Blomfield versus Slater trial over?

The Matthew Blomfield versus Cameron Slater defamation trial started last Monday, but I still can’t find any media coverage, so it’s hard to know exactly what is going on.

Slater posted on it at Whale Oil on Tuesday but he claimed this:

Legal action was started six years ago, but given the nature of [redacted], the plaintiff hasn’t actually been very keen to get the case before the court and has used every trick in the book to avoid this trial while I have fought to get the case before the judge.

That is so ridiculous (Blomfield as the Plaintiff could have ended the action any time he wanted to and court judgments show that Slater tried to appeal, delay and strike out the action) that anything Slater claims should be viewed with scepticism.

‘Bill Brown’ claimed here on Wednesday that the trial “Starts next Monday” but that is obviously wrong.

The case was included every day this week on the High Court Daily List, but it shows a change for Monday:

CIV2013-404-5218 Civil Proceeding – Defamation

That suggests Slater was right about one thing, he has another law representing him now.

But I have heard that the trial may have ended on Friday, even though it was set down for up to four weeks. I’m not sure what this means.

I know from past judgments that Slater “has not advanced an arguable defence” on some publications. He may have since done that but this suggests his defence in part at least is not strong. See BLOMFIELD v SLATER [2018] NZHC 1099 [18 May 2018] for a summary as at May this year.

The publications are incapable of amounting to expressions of opinion

[80] As I have already observed, it is for the Judge in the first instance to determine whether, reading the publication as a whole and assuming the pleaded imputations can be proved, the publication is capable of being an expression of opinion rather than a statement of fact.
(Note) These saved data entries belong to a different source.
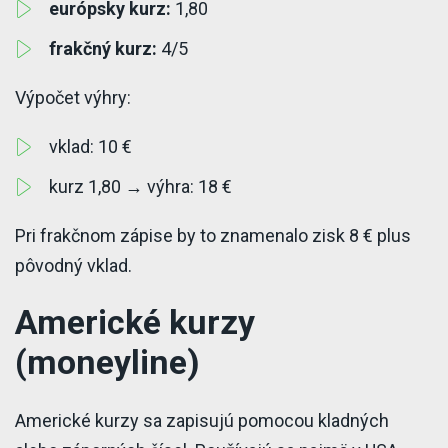
európsky kurz:
1,80
frakčný kurz:
4/5
Výpočet výhry:
vklad: 10 €
kurz 1,80 → výhra: 18 €
Pri frakčnom zápise by to znamenalo zisk 8 € plus
pôvodný vklad.
Americké kurzy
(moneyline)
Americké kurzy sa zapisujú pomocou kladných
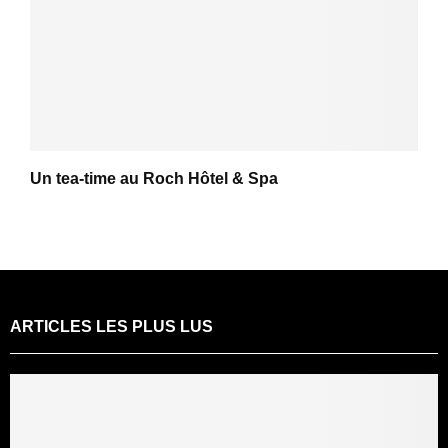
Un tea-time au Roch Hôtel & Spa
ARTICLES LES PLUS LUS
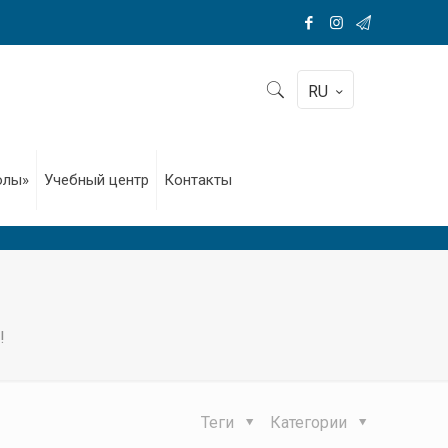
RU
олы»
Учебный центр
Контакты
!
Теги
Категории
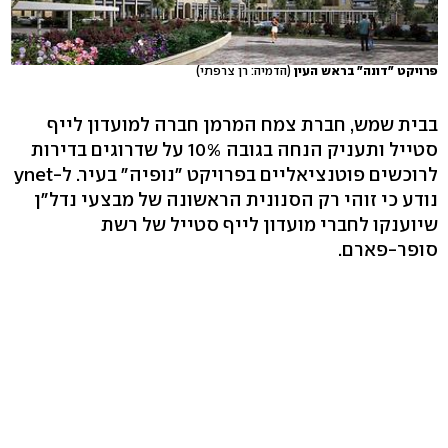
פרויקט "דונה" בראש העין
(הדמיה: רן צרפתי)
בבית שמש, חברת צמח המרמן חברה למועדון לייף
סטייל ותעניק הנחה בגובה 10% על שדרוגים בדירות
לרוכשים פוטנציאליים בפרויקט "נופיה" בעיר. ל-ynet
נודע כי זוהי רק הסנונית הראשונה של מבצעי נדל"ן
שיוענקו לחברי מועדון לייף סטייל של רשת
סופר-פארם.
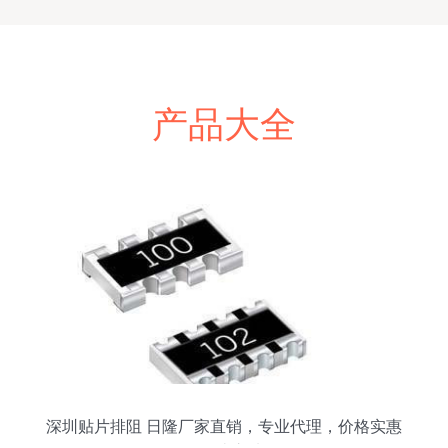
产品大全
深圳贴片排阻 日隆厂家直销，专业代理，价格实惠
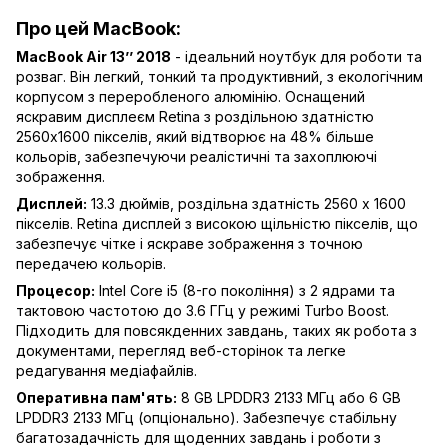
Про цей MacBook:
MacBook Air 13’’ 2018
- ідеальний ноутбук для роботи та
розваг. Він легкий, тонкий та продуктивний, з екологічним
корпусом з переробленого алюмінію. Оснащений
яскравим дисплеєм Retina з роздільною здатністю
2560x1600 пікселів, який відтворює на 48% більше
кольорів, забезпечуючи реалістичні та захоплюючі
зображення.
Дисплей:
13.3 дюймів, роздільна здатність 2560 x 1600
пікселів. Retina дисплей з високою щільністю пікселів, що
забезпечує чітке і яскраве зображення з точною
передачею кольорів.
Процесор:
Intel Core i5 (8-го покоління) з 2 ядрами та
тактовою частотою до 3.6 ГГц у режимі Turbo Boost.
Підходить для повсякденних завдань, таких як робота з
документами, перегляд веб-сторінок та легке
редагування медіафайлів.
Оперативна пам'ять:
8 GB LPDDR3 2133 МГц або 6 GB
LPDDR3 2133 МГц (опціонально). Забезпечує стабільну
багатозадачність для щоденних завдань і роботи з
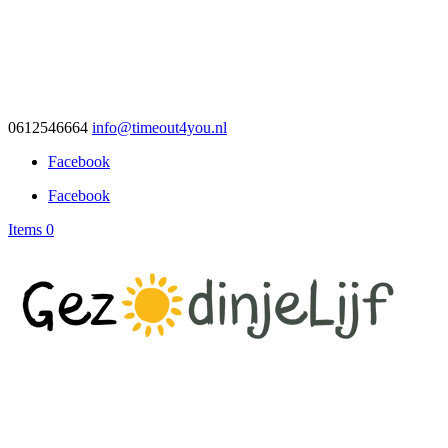
0612546664
info@timeout4you.nl
Facebook
Facebook
Items 0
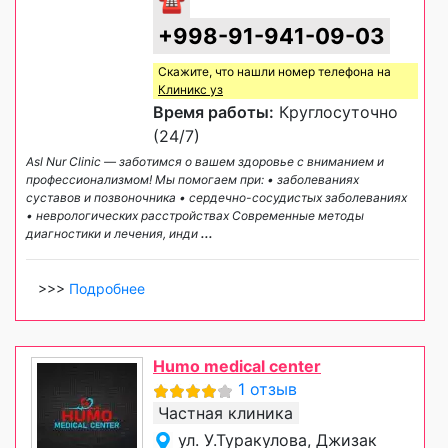
☎
+998-91-941-09-03
Скажите, что нашли номер телефона на
Клиникс уз
Время работы:
Круглосуточно
(24/7)
Asl Nur Clinic — заботимся о вашем здоровье с вниманием и
профессионализмом! Мы помогаем при: • заболеваниях
суставов и позвоночника • сердечно-сосудистых заболеваниях
• неврологических расстройствах Современные методы
диагностики и лечения, инди
...
>>>
Подробнее
Humo medical center
1 отзыв
Частная клиника
ул. У.Туракулова, Джизак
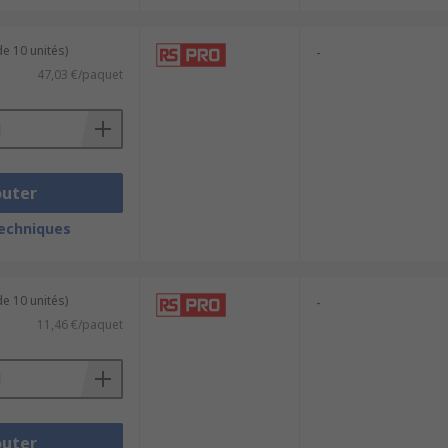
e 10 unités)
-
47,03 €/paquet
outer
techniques
e 10 unités)
-
11,46 €/paquet
outer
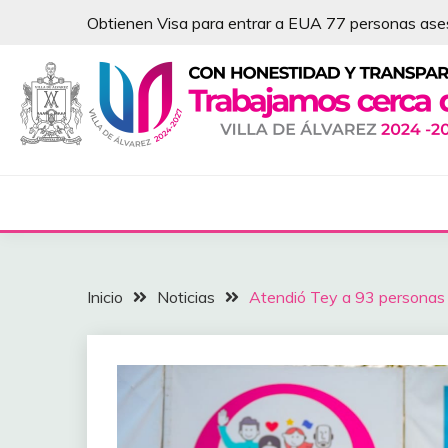
Saltar
Obtienen Visa para entrar a EUA 77 personas as
al
contenido
NOTICIAS – VILLA 
Inicio
Noticias
Atendió Tey a 93 personas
[81] Mr Geiringer invites me to consider this issue now to avoid wasting time at trial dealing with a defence that is not available given the wording used in the publications. I agree that this would have advantages. I consider, however, that the assessment should properly be made once the pleadings are in their final form. One reason for this is that an order for strike out at this stage gives rise to appeal rights that could jeopardise the trial date. Given the age of this proceeding that would be highly

[82] Furthermore, and as I have already observed, the defence must be based on the facts referred to in the publication together with other facts that were generally known at the time of the publication. There is no ability, as there is in a defence based on truth, to rely on facts that come into existence after the publication. These factors significantly restrict the scope of the evidence that Mr Slater may adduce to establish the defence. I therefore do not consider there is much scope in the present case for Mr Slater to call a significant body of additional evidence in relation to the defence of honest opinion.

[83] I therefore consider the issue should properly be considered at trial. It will be for the trial Judge to ensure Mr Slater does not call evidence beyond the scope of that permitted to establish the defence.

Slater only needs to lose on one publication to lose the case, but I presume the number of defamatory publications would affect the possible damages awarded. That will be for the judge to decide, which we will find out in due course.


  1. PartisanZ

     /  13th October 2018

    OMG … no media coverage …

    Sounds like a wise decision by the media …

    • Kitty Catkin

       /  13th October 2018

      I wonder if everyone involved has died of boredom.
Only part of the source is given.